The second line contains N integers, denoting the weight of each mushroom. The weight is greater than 0, and less than 200.
Output
For each test case, output 2 lines.
The first line contains "Case #x:", where x is the case number (starting from 1)
The second line contains the mode of the grade of the given mushrooms. If there exists multiple modes, output them in ascending order. If there exists no mode, output “Bad Mushroom”.
Sample Input
3
6
100 100 100 99 98 101
6
100 100 100 99 99 101
6
100 100 98 99 99 97
Sample Output
Case #1:
10000
Case #2:
Bad Mushroom
Case #3:
9999 10000
题意:给你一些蘑菇,由他的重量求出价值
让你输出价值中出现次数最多的。
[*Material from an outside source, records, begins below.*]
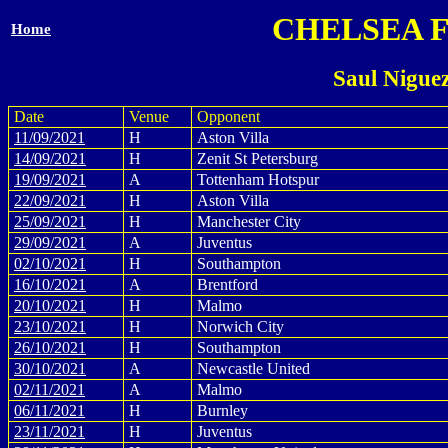
CHELSEA 
Home
Saul Nigue
Date
Venue
Opponent
11/09/2021
H
Aston Villa
14/09/2021
H
Zenit St Petersburg
19/09/2021
A
Tottenham Hotspur
22/09/2021
H
Aston Villa
25/09/2021
H
Manchester City
29/09/2021
A
Juventus
02/10/2021
H
Southampton
16/10/2021
A
Brentford
20/10/2021
H
Malmo
23/10/2021
H
Norwich City
26/10/2021
H
Southampton
30/10/2021
A
Newcastle United
02/11/2021
A
Malmo
06/11/2021
H
Burnley
23/11/2021
H
Juventus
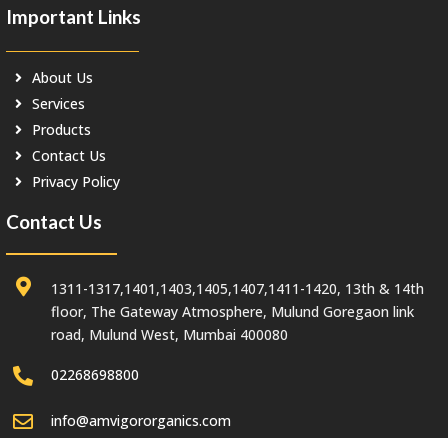
Important Links
About Us
Services
Products
Contact Us
Privacy Policy
Contact Us
1311-1317,1401,1403,1405,1407,1411-1420, 13th & 14th
floor, The Gateway Atmosphere, Mulund Goregaon link
road, Mulund West, Mumbai 400080
02268698800
info@amvigororganics.com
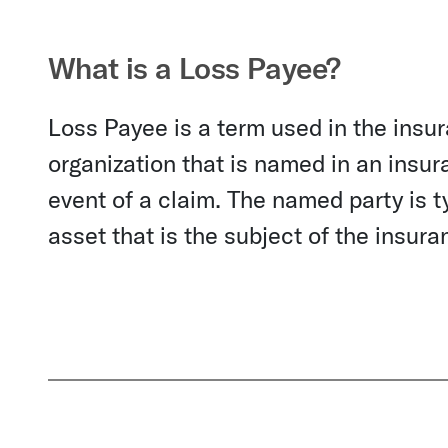
What is a Loss Payee?
Loss Payee is a term used in the insur
organization that is named in an insur
event of a claim. The named party is ty
asset that is the subject of the insura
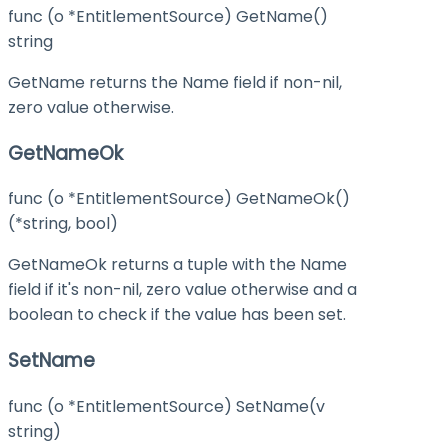
func (o *EntitlementSource) GetName()
string
GetName returns the Name field if non-nil,
zero value otherwise.
GetNameOk
func (o *EntitlementSource) GetNameOk()
(*string, bool)
GetNameOk returns a tuple with the Name
field if it's non-nil, zero value otherwise and a
boolean to check if the value has been set.
SetName
func (o *EntitlementSource) SetName(v
string)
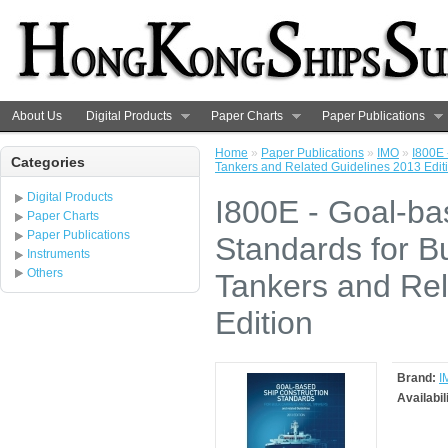
About Us
Digital Products
Paper Charts
Paper Publications
Home
»
Paper Publications
»
IMO
»
I800E 
Categories
Tankers and Related Guidelines 2013 Edit
Digital Products
I800E - Goal-ba
Paper Charts
Paper Publications
Standards for Bu
Instruments
Others
Tankers and Rel
Edition
Brand:
I
Availabil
如果有多个价值出现一样多,并且没有别的价值了,那么就输出Bad Mushroom。
否则输出出现频率最高的价值,按照升序输出。
因为价值最多是0-10000 所以开个数组记录下出现的次数就好了
#include <iostream>
#include <cstring>
#include <cstdio>
#include <string>
using namespace std;
int a[10010];
int cnt = 0, T, N;
int main(){
scanf("%d", &T);
while(T--){
memset(a, 0, sizeof(a));
cnt++; printf("Case #%d:\n", cnt);
scanf("%d", &N);
int temp, max = 0;
int mark = N;
while(N--){
scanf("%d", &temp);
a[10000-(100-temp)*(100-temp)]++;
}
for(int i = 0; i <= 10000; i++){
if(a[i] > max) max = a[i];
}
int cnt2 = 0;
for(int i = 0; i <= 10000; i++){
if(a[i] == max) cnt2++;
}
if(cnt2*max == mark && cnt2 > 1) printf("Bad Mushroom\n");
else{
bool flag2 = false;
for(int i = 0; i <= 10000; i++){
if(a[i] == max) {
if(flag2 == false){
printf("%d", i); flag2 = true;
}
else printf(" %d", i);
}
}
printf("\n");
}
}
return 0;
}